▽

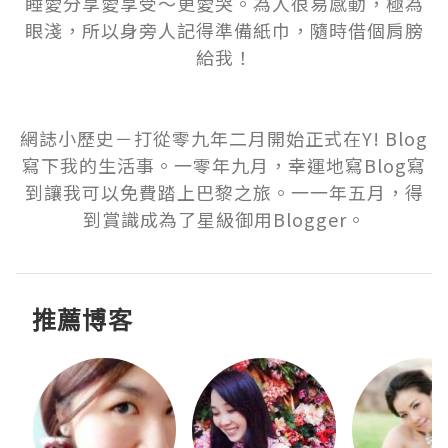
睡愛分享愛享受～更愛哭。為人很易感動，極為
眼淺，所以身旁人記得準備紙巾，隨時借個肩膀
給我！

網誌小歷史－打從零九年二月開始正式在Y! Blog
寫下我的生活事。一零年九月，幸運地寫Blog寫
到讓我可以免費踏上巴黎之旅。一一年五月，得
到賞識成為了星級御用Blogger。
推薦博客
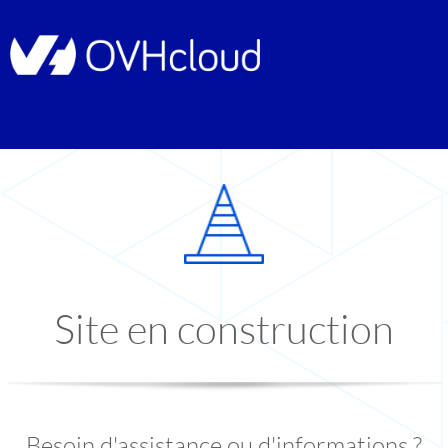
Site en construction
Besoin d'assistance ou d'informations ?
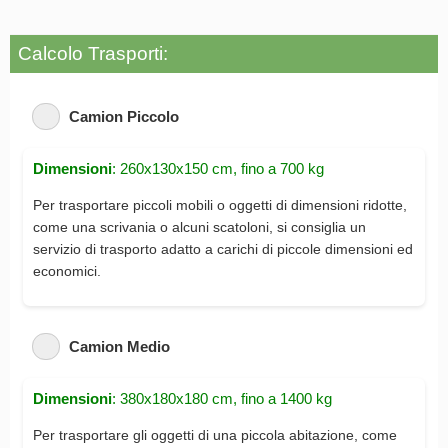
Calcolo Trasporti:
Camion Piccolo
Dimensioni
: 260x130x150 cm, fino a 700 kg
Per trasportare piccoli mobili o oggetti di dimensioni ridotte,
come una scrivania o alcuni scatoloni, si consiglia un
servizio di trasporto adatto a carichi di piccole dimensioni ed
economici.
Camion Medio
Dimensioni
: 380x180x180 cm, fino a 1400 kg
Per trasportare gli oggetti di una piccola abitazione, come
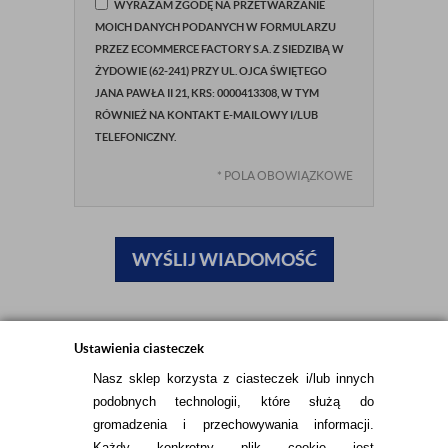
WYRAŻAM ZGODĘ NA PRZETWARZANIE
MOICH DANYCH PODANYCH W FORMULARZU
PRZEZ ECOMMERCE FACTORY S.A. Z SIEDZIBĄ W
ŻYDOWIE (62-241) PRZY UL. OJCA ŚWIĘTEGO
JANA PAWŁA II 21, KRS: 0000413308, W TYM
RÓWNIEŻ NA KONTAKT E-MAILOWY I/LUB
TELEFONICZNY.
*
POLA OBOWIĄZKOWE
WYŚLIJ WIADOMOŚĆ
Ustawienia ciasteczek
Nasz sklep korzysta z ciasteczek i/lub innych
podobnych technologii, które służą do
gromadzenia i przechowywania informacji.
Każdy konkretny plik cookie jest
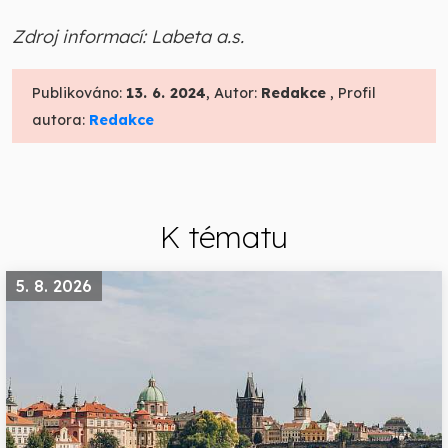
Zdroj informací: Labeta a.s.
Publikováno:
13. 6. 2024
, Autor:
Redakce
, Profil
autora:
Redakce
K tématu
5. 8. 2026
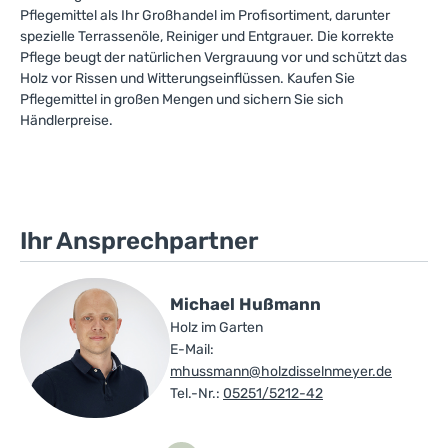
Pflegemittel als Ihr Großhandel im Profisortiment, darunter
spezielle Terrassenöle, Reiniger und Entgrauer. Die korrekte
Pflege beugt der natürlichen Vergrauung vor und schützt das
Holz vor Rissen und Witterungseinflüssen. Kaufen Sie
Pflegemittel in großen Mengen und sichern Sie sich
Händlerpreise.
Ihr Ansprechpartner
Michael Hußmann
Holz im Garten
E-Mail:
mhussmann@holzdisselnmeyer.de
Tel.-Nr.:
05251/5212-42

△

What lines in the material above include "come"? Copy every one of them.

◆ Response area ◆
come una scrivania o alcuni scatoloni, si consiglia un
Per trasportare gli oggetti di una piccola abitazione, come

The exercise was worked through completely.